WHAT TO WORK ON >> Report each line of the records below that uses the word "with".

RECORDS SUPPLIED >>
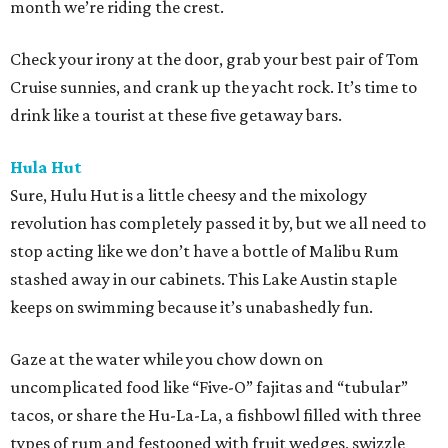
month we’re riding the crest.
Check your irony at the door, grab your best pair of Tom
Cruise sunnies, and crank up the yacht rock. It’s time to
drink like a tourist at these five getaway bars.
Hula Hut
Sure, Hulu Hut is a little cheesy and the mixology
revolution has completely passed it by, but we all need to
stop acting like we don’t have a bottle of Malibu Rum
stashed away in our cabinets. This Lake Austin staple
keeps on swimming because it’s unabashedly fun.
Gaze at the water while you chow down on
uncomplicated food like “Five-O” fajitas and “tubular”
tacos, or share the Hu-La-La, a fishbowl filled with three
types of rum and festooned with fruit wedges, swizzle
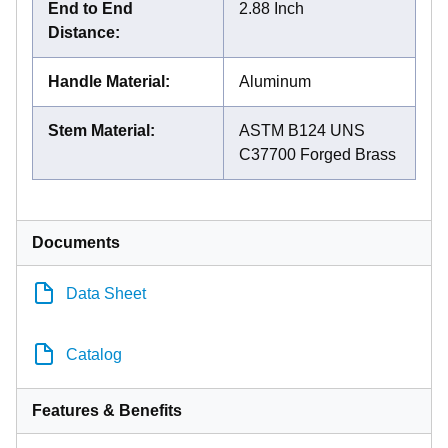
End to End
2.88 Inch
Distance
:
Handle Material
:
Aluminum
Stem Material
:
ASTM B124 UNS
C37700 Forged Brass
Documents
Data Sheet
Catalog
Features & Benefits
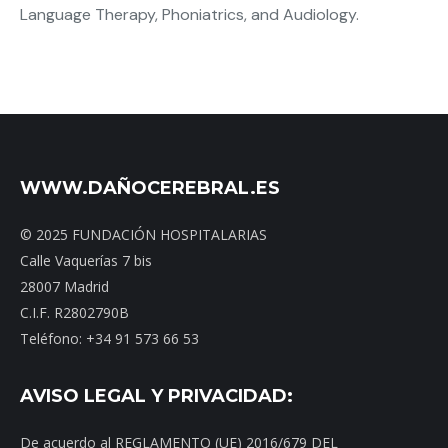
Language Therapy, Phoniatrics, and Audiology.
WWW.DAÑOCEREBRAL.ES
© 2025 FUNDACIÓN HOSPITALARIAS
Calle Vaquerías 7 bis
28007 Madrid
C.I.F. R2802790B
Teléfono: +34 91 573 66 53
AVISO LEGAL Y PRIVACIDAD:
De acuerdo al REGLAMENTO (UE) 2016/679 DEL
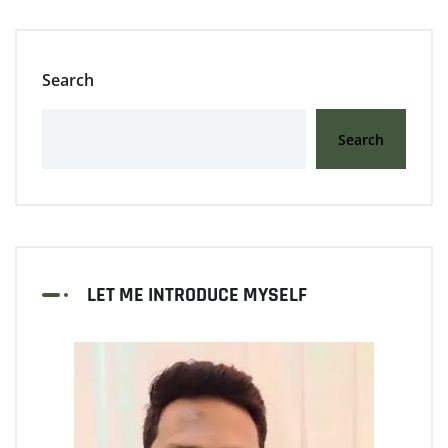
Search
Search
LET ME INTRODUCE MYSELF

---

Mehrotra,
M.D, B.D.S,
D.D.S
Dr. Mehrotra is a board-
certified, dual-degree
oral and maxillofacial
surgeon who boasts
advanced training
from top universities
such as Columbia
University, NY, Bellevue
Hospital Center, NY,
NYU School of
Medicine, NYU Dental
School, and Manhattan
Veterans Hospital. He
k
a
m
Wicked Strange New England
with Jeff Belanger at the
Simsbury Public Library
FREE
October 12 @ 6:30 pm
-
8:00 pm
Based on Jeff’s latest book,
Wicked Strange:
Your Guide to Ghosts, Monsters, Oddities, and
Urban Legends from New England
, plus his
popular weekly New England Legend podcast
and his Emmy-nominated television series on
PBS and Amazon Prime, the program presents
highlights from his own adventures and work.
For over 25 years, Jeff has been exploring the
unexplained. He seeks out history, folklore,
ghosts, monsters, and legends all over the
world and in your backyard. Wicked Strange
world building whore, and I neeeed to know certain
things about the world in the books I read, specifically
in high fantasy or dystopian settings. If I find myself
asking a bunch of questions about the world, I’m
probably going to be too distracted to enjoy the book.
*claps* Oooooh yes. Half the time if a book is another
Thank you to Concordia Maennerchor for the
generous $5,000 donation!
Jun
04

==

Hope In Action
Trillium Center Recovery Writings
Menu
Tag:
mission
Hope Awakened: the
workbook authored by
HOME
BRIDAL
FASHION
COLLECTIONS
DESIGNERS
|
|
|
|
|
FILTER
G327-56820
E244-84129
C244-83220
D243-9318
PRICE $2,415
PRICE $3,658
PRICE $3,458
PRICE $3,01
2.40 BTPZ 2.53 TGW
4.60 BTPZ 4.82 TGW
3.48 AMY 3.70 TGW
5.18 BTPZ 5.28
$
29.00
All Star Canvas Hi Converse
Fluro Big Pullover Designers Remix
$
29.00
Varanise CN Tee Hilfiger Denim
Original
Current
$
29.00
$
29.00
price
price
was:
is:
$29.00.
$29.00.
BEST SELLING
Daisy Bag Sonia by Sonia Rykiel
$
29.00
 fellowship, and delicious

TASK SOLUTION >>
tacos, or share the Hu-La-La, a fishbowl filled with three
types of rum and festooned with fruit wedges, swizzle
with Jeff Belanger at the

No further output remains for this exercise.